:: To do ::
Transcribe every line of the material below exactly, leaving out the pictures.

BEGIN

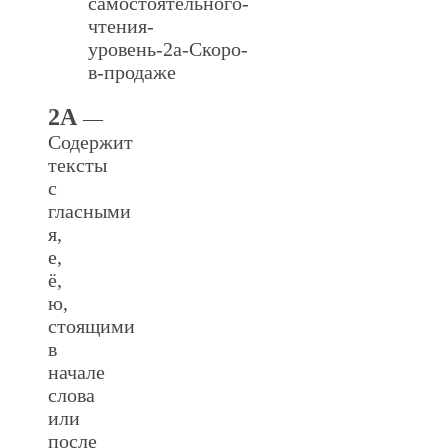
2А
—
Содержит
тексты
с
гласными
я,
е,
ё,
ю,
стоящими
в
начале
слова
или
после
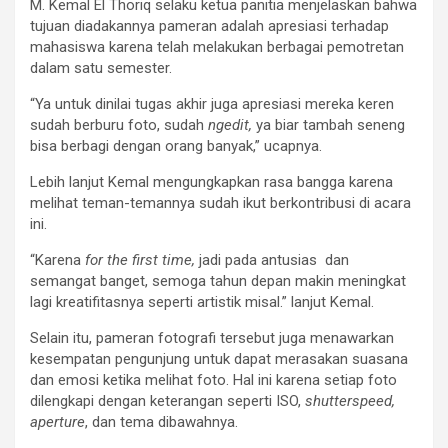
M. Kemal El Thoriq selaku ketua panitia menjelaskan bahwa
tujuan diadakannya pameran adalah apresiasi terhadap
mahasiswa karena telah melakukan berbagai pemotretan
dalam satu semester.
“Ya untuk dinilai tugas akhir juga apresiasi mereka keren
sudah berburu foto, sudah
ngedit,
ya biar tambah seneng
bisa berbagi dengan orang banyak,” ucapnya.
Lebih lanjut Kemal mengungkapkan rasa bangga karena
melihat teman-temannya sudah ikut berkontribusi di acara
ini.
“Karena
for the first time,
jadi pada antusias dan
semangat banget, semoga tahun depan makin meningkat
lagi kreatifitasnya seperti artistik misal.” lanjut Kemal.
Selain itu, pameran fotografi tersebut juga menawarkan
kesempatan pengunjung untuk dapat merasakan suasana
dan emosi ketika melihat foto. Hal ini karena setiap foto
dilengkapi dengan keterangan seperti ISO,
shutterspeed,
aperture
, dan tema dibawahnya.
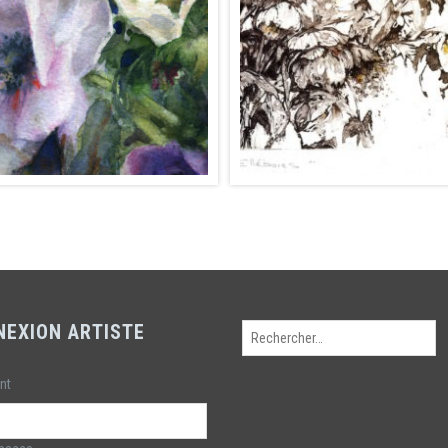
NEXION ARTISTE
Rechercher :
ant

END

:: Task result ::
2А
—
Содержит
тексты
с
гласными
я,
е,
ё,
ю,
стоящими
в
начале
слова
или
после
M. Kemal El Thoriq selaku ketua panitia menjelaskan bahwa
tujuan diadakannya pameran adalah apresiasi terhadap
mahasiswa karena telah melakukan berbagai pemotretan
dalam satu semester.
“Ya untuk dinilai tugas akhir juga apresiasi mereka keren
sudah berburu foto, sudah
ngedit,
ya biar tambah seneng
bisa berbagi dengan orang banyak,” ucapnya.
Lebih lanjut Kemal mengungkapkan rasa bangga karena
melihat teman-temannya sudah ikut berkontribusi di acara
ini.
“Karena
for the first time,
jadi pada antusias dan
semangat banget, semoga tahun depan makin meningkat
lagi kreatifitasnya seperti artistik misal.” lanjut Kemal.
Selain itu, pameran fotografi tersebut juga menawarkan
kesempatan pengunjung untuk dapat merasakan suasana
dan emosi ketika melihat foto. Hal ini karena setiap foto
dilengkapi dengan keterangan seperti ISO,
shutterspeed,
aperture
, dan tema dibawahnya.
NEXION ARTISTE
Rechercher :
ant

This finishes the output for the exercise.